As federal investigators try to determine why an air taxi crashed on takeoff in Alaska, killing nine Greenville residents, the community prepared to hold funeral services for one family and to remember the richness of the lives of those who died.
Services for five members of the Milton Antonakos Jr. family were scheduled for 11 a.m. Wednesday at Christ Church Episcopal.
Antonakos, his wife, Kimberly, and their three children were vacationing with another Christ Church family, Chris and Stacey McManus and their two children when a single-engine de Havilland DHC-3 Otter crashed July 7.
The pilot also was killed. Both families were memorialized at the church last week.
A spokesman said Tuesday the National Transportation Safety Board still is in the early stages of its investigation of the crash in Soldotna, Alaska.
“We have just begun our investigation,” Eric Weiss, the agency spokesman, told GreenvilleOnline.com.
The agency will issue preliminary findings and then a factual report before issuing a final report that will include a probable cause, Weiss said. The process is expected to take several months.
NTSB member Earl Weener said investigators were examining the plane’s flight controls for possible clues of an aerodynamic stall that might have caused the pilot to lose control.
“We’re looking at it, certainly with a great deal of interest,” he said at a briefing last week, “but we have not determined that was the case.”
In Greenville, those who knew the victims well, or even in passing, said their deaths would have a lasting impact. Community members said they are struggling to put the crash into the context of living and hoping to find peace for themselves and those who died.

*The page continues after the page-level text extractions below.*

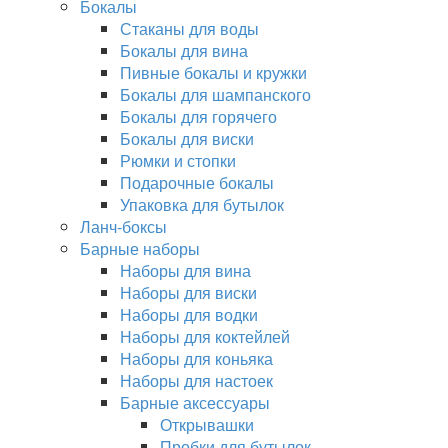
Бокалы
Стаканы для воды
Бокалы для вина
Пивные бокалы и кружки
Бокалы для шампанского
Бокалы для горячего
Бокалы для виски
Рюмки и стопки
Подарочные бокалы
Упаковка для бутылок
Ланч-боксы
Барные наборы
Наборы для вина
Наборы для виски
Наборы для водки
Наборы для коктейлей
Наборы для коньяка
Наборы для настоек
Барные аксессуары
Открывашки
Пробки для бутылок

“I’ve never felt a greater responsibility as a father and as a parent to handle the situation,” said Sam Erwin, president and chief executive officer of The Palmetto Bank, based in Greenville. “How do you deal with a loss that is so tragic that really has no answers?”
Erwin said his teen-age son, Sam Jr., was a friend of Olivia Antonakos, who was 16 and a rising junior at J.L. Mann High. The teens knew each other through church youth group activities, Erwin said.
Olivia was secretary on the high school student council and a member of the varsity basketball team.
Her father, Milton Antonakos, known as Melet, graduated from Clemson and was a software sales entrepreneur. He was 53.
Kimberly Antonakos also graduated from Clemson, had worked as a certified public accountant and was active in the PTA at Sara Collins Elementary. She was 44.
Also killed were a son, Milton III, who was 14 and a rising freshman at J.L. Mann, and another daughter, Anastacia, who was 11 and an all-star student at Sara Collins Elementary.
Weener said the plane was hired to fly the nine Greenville residents and supplies to a remote lodge approximately 90 miles to the southwest. The families planned a bear-sighting expedition.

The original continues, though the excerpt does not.